• [WORK REQUIRED]
Give the data again in full, without pictures.

• [RECORDED DATA]
::::::::::

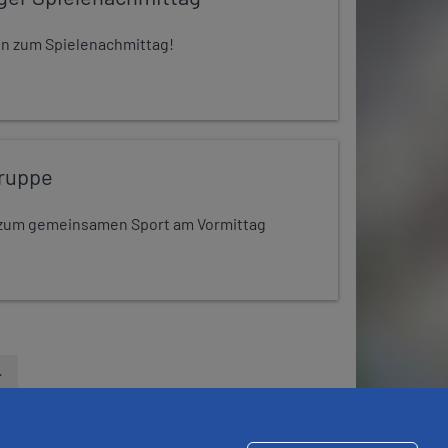
 ein zum Spielenachmittag!
ruppe
dt zum gemeinsamen Sport am Vormittag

::::::::::

• [EXERCISE OUTPUT]
 ein zum Spielenachmittag!
ruppe
dt zum gemeinsamen Sport am Vormittag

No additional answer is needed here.